In a press conference at the Moselle Open, Stan Wawrinka spoke about the retirement of his compatriot and close friend Roger Federer

Federer and Wawrinka in Cincinnati in 2018 Federer and Wawrinka in Cincinnati in 2018 Image Credit: Icon SMI / Panoramic

Competing at the Moselle Open where he won his first round match on Wednesday and will play top seed Daniil Medvedev in the second round on Thursday, Stan Wawrinka will not be at the Laver Cup this weekend to follow the last tournament in the glorious career of his compatriot Roger Federer.

Wawrinka had already posted a heart-warming tribute to Federer on social media which read: “Tennis will never be the same without you. Enjoy the next chapter of your life with your beautiful family.”

The sadness of having a great player, a friend, a big brother who stops.

Stan Wawrinka

On Monday, after winning his second qualifying match in Metz which moved him into the main draw, the Swiss was asked at a press conference about the retirement of the 20-time Grand Slam champion. In front of the media, the Swiss was open and honest about his thoughts as usual.

“He pushed all possible limits in terms of results, the ability to come back and adapt. The announcement of his retirement filled me with sadness. The sadness of having a great player, a friend, a big brother who stops. In a way, maybe he deserved a better exit, probably. It’s a shock for everyone, even if it’s been a while since he was able to play because of his injuries,” said Wawrinka.
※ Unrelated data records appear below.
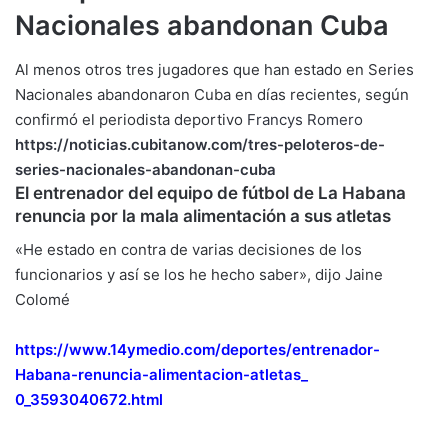
Nacionales abandonan Cuba
Al menos otros tres jugadores que han estado en Series
Nacionales abandonaron Cuba en días recientes, según
confirmó el periodista deportivo
Francys Romero
https://noticias.cubitanow.
com/tres-peloteros-de-
series-
nacionales-abandonan-cuba
El entrenador del equipo de fútbol de La Habana
renuncia por la mala alimentación a sus atletas
«He estado en contra de varias decisiones de los
funcionarios y así se los he hecho saber», dijo Jaine
Colomé
https://www.14ymedio.com/
deportes/entrenador-
Habana-
renuncia-alimentacion-atletas_
0_3593040672.html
“Federer is like a big brother” – Wawrinka

The 37-year-old Wawrinka has shared some great moments with Federer throughout his career, especially while representing their country. Both were part of the team that won the Davis Cup in 2014 and the doubles gold medal at the Beijing Olympics in 2008. Wawrinka explained that he was lucky to be around Federer and to be able to progress thanks to his advice.

“It’s impossible for me to choose which time I prefer with Roger. We’ve been through so much. Our relationship has grown over the years. When we first trained, I was 16 years old, I went to Biel to train with him on clay, it was amazing.”

“He was like a big brother, a huge chance for me, the world No 1, a guy at the top, a Swiss with whom I had the chance to train, to learn, to call him for advice. And we became friends afterwards with all the experiences we had with the victory in the Davis Cup, it was the ultimate dream to be able to do it with him.”